[WHAT THE EXERCISE ASKS] Look through the records below for the line holding "They stalk their prey and kill it with a". Write it out exactly, with each following line through the line holding "they are great at sneaking. They’ll sneak".

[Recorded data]
▼
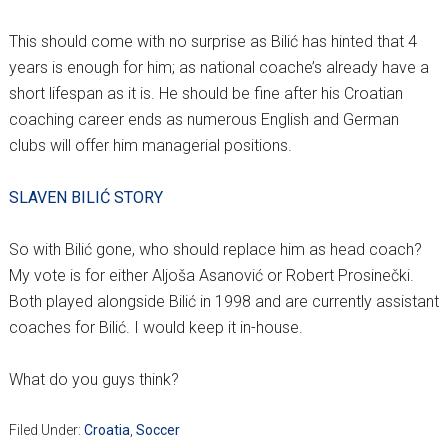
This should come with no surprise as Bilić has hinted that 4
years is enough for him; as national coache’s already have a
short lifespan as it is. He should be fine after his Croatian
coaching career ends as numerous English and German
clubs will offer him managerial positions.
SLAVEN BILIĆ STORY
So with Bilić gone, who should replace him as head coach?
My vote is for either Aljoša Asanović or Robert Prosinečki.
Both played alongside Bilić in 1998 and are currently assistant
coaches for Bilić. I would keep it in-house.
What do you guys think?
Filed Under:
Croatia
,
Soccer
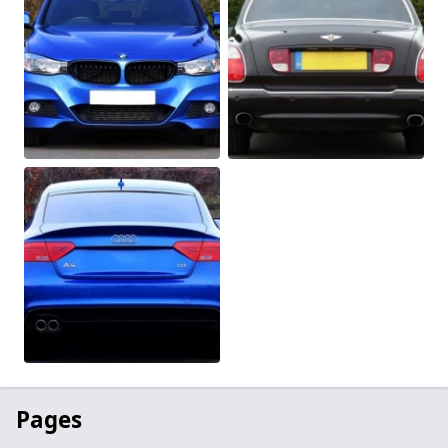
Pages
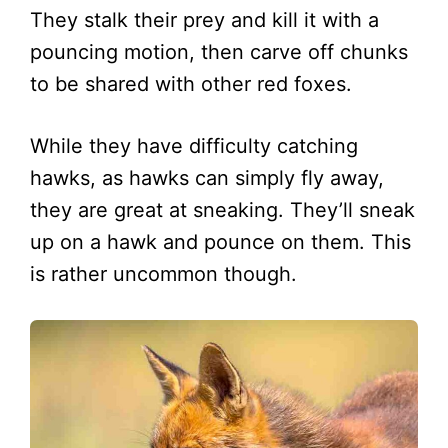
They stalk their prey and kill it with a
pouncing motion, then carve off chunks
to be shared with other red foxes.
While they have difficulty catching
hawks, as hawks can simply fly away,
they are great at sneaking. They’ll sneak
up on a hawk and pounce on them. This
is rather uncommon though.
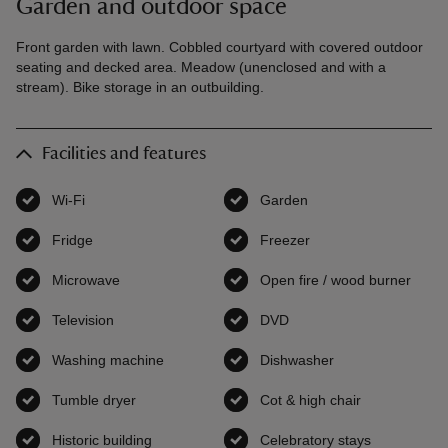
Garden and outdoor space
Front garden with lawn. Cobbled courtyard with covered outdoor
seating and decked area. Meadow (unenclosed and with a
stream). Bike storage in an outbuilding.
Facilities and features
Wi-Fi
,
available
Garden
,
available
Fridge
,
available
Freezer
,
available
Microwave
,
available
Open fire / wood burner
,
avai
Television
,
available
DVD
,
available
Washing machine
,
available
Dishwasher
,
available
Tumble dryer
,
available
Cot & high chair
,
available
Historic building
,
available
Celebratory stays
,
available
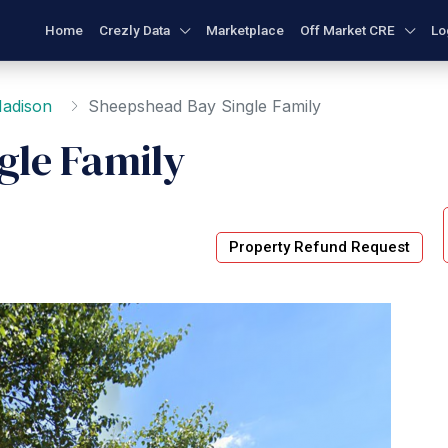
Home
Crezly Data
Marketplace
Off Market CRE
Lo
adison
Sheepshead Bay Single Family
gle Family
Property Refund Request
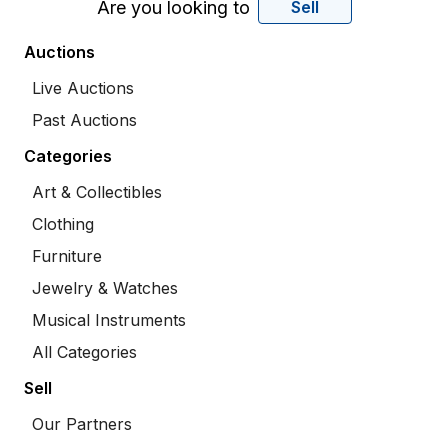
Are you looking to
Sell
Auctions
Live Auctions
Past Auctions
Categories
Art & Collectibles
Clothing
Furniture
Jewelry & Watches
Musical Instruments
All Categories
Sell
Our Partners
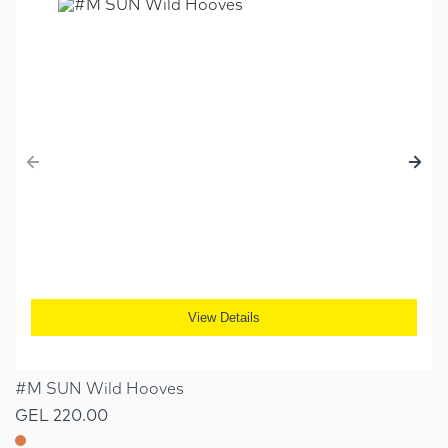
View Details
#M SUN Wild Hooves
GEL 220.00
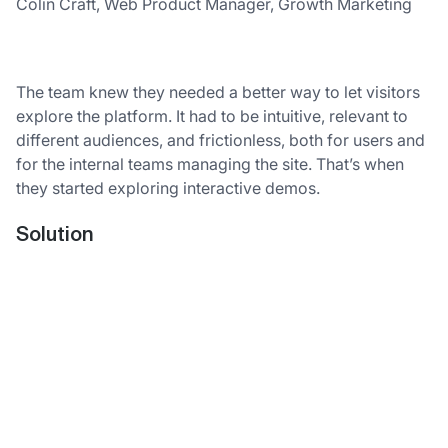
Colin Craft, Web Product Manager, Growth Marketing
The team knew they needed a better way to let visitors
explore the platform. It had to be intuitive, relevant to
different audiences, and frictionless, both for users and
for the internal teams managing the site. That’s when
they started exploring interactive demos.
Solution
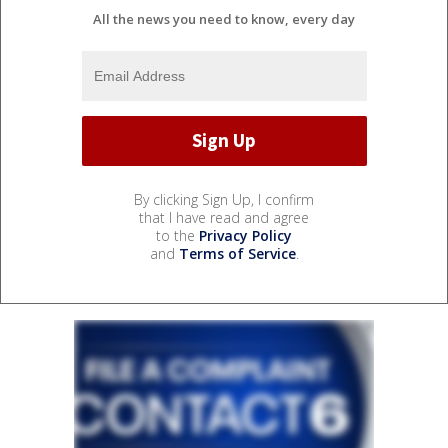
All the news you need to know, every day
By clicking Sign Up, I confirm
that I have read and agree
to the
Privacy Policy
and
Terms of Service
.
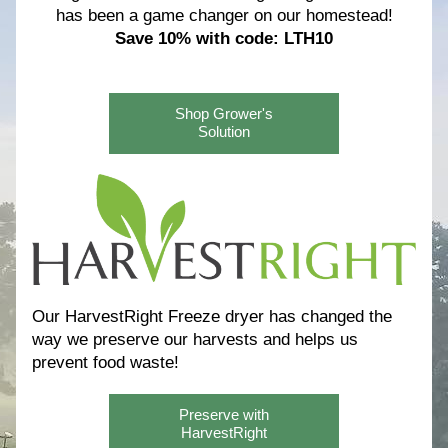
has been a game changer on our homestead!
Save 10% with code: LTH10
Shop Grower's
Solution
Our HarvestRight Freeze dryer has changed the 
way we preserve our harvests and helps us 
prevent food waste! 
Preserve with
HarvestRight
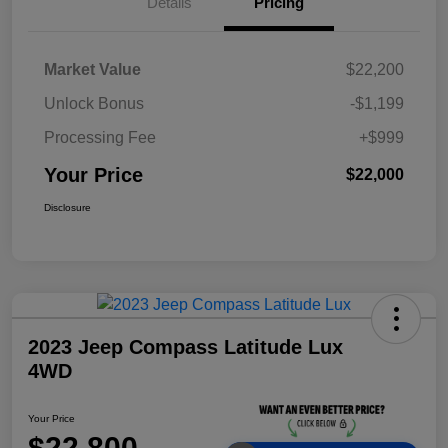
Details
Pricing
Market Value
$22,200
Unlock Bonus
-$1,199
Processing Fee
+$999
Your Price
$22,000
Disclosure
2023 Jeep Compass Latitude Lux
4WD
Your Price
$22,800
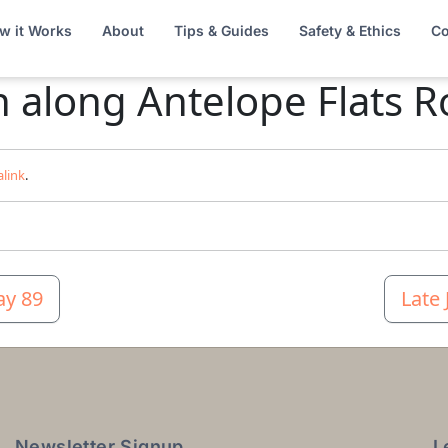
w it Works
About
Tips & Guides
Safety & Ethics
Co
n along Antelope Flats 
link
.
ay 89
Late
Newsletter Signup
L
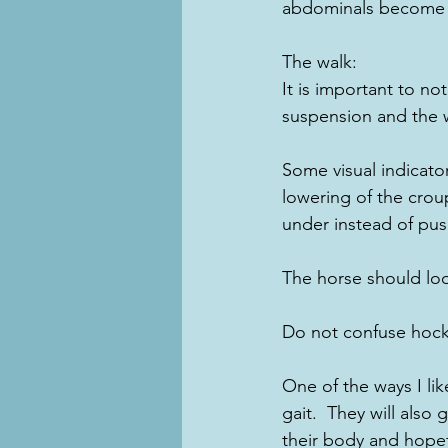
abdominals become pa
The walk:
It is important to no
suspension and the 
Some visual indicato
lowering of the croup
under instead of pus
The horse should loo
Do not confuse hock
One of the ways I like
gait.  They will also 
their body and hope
▲
[SOLUTION TO THIS TASK]
They stalk their prey and kill it with a
pouncing motion, then carve off chunks
to be shared with other red foxes.
While they have difficulty catching
hawks, as hawks can simply fly away,
they are great at sneaking. They’ll sneak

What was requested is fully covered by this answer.